Every state-changing operation in the dashboard — running a step, generating tests, pushing to GitHub, archiving to Zenodo — is registered in a single catalog. Each action carries a stable name, the arguments it accepts, and the verification it triggers when it finishes. The agent never invents an action; it picks one from the catalog or it falls back to plain shell commands.

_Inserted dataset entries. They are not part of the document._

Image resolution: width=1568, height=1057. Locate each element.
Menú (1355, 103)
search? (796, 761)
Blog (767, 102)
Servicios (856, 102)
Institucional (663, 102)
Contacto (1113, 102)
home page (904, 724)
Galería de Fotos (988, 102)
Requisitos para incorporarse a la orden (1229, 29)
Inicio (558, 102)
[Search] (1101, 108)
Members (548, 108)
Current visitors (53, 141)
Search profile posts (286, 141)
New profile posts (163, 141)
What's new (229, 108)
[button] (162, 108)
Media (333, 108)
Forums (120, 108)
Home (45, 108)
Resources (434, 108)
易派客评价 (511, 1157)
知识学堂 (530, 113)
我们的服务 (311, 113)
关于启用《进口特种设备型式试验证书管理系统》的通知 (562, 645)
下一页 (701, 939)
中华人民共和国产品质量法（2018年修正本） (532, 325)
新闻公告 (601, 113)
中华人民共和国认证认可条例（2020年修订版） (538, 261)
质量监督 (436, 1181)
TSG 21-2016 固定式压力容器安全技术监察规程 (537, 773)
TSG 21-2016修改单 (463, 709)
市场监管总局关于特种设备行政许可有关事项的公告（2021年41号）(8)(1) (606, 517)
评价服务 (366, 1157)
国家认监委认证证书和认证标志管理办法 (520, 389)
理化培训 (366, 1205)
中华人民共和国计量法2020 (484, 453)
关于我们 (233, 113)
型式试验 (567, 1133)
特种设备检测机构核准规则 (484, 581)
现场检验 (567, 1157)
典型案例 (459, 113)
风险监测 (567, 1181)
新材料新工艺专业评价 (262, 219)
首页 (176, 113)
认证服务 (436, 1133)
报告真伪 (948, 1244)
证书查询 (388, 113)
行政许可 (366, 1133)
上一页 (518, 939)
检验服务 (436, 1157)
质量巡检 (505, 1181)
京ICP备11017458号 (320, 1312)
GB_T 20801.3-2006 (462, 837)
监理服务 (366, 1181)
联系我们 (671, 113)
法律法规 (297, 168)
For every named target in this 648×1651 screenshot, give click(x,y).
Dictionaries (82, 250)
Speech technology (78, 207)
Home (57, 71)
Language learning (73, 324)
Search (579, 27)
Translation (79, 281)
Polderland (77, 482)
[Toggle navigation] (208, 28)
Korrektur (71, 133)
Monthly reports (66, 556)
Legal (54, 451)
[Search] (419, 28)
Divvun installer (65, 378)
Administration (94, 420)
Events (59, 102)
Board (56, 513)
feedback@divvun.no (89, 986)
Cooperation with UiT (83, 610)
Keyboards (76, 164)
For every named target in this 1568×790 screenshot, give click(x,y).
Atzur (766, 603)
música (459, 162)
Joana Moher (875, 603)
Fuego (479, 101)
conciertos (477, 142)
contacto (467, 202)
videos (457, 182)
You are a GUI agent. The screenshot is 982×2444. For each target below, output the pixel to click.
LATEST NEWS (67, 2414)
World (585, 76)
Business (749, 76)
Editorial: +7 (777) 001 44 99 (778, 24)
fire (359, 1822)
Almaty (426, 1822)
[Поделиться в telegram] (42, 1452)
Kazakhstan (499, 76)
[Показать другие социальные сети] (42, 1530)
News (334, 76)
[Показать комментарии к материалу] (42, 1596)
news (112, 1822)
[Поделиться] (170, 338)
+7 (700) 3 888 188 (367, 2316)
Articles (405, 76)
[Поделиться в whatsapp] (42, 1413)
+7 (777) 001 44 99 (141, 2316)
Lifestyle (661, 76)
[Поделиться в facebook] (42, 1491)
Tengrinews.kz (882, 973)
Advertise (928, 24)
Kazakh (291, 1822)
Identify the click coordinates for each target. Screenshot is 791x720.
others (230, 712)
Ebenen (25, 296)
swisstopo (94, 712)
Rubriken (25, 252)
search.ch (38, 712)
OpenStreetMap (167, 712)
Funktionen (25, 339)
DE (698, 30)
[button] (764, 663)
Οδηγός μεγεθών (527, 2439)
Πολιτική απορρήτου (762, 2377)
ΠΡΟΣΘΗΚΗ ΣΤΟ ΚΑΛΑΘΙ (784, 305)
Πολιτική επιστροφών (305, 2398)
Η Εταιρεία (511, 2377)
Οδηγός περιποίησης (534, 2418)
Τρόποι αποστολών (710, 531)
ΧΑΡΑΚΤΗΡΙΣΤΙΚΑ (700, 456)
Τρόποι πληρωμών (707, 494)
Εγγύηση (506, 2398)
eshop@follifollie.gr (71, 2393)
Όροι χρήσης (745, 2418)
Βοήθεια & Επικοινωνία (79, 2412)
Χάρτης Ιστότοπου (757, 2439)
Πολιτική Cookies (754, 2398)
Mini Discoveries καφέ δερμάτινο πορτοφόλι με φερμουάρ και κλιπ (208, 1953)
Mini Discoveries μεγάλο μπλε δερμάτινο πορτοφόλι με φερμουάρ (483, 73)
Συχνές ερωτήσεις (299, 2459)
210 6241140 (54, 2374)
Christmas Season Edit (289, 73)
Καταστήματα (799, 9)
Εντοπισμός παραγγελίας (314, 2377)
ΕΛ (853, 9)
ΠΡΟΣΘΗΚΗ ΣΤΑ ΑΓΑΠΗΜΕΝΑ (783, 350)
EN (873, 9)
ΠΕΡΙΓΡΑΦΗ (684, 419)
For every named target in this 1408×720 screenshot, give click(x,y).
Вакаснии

From inside a container terminal, you can list the available actions:

vaibify-do --list

Or describe a single action’s arguments:

vaibify-do --describe run-step

Or invoke one directly (the agent does this for you):

vaibify-do run-step A03

Step labels (A03, I01) come from the pipeline panel — labels are per-type sequential, so A03 is the third automated step and I01 is the first interactive step. The dashboard updates as the action runs; if it produces new files, the affected step’s pencil and status dot react automatically.

Why this matters

Without the catalog, an agent that wants to “run unit tests on step A03” would have to guess at HTTP endpoints or shell out blindly, and the dashboard would silently drift out of sync with what the agent actually did. The catalog makes the agent’s intentions explicit and verifiable: every action it takes is one the user could have taken through the dashboard, and every action triggers the same verification state machine.

Hub mode

The hub is a separate page from the dashboard, but you visit it every time you launch vaibify with no subcommand:

vaibify

The hub lists every container vaibify knows about on the host, with quick-launch buttons to start, stop, or open the dashboard for any of them. From here you can also create a new container (the setup wizard from the QuickStart) or add an existing project that already has a vaibify.yml.

One session per container

Each container managed by vaibify can be open in only one dashboard at a time. This prevents two browsers from issuing conflicting commands to the same container. When a session is already attached, the container appears greyed out on other hubs.

The New vaibify window icon (⧉) in the hub, the workflow picker, and the dashboard’s Admin menu launches a new vaibify session in a new browser tab — useful for working on two projects side by side.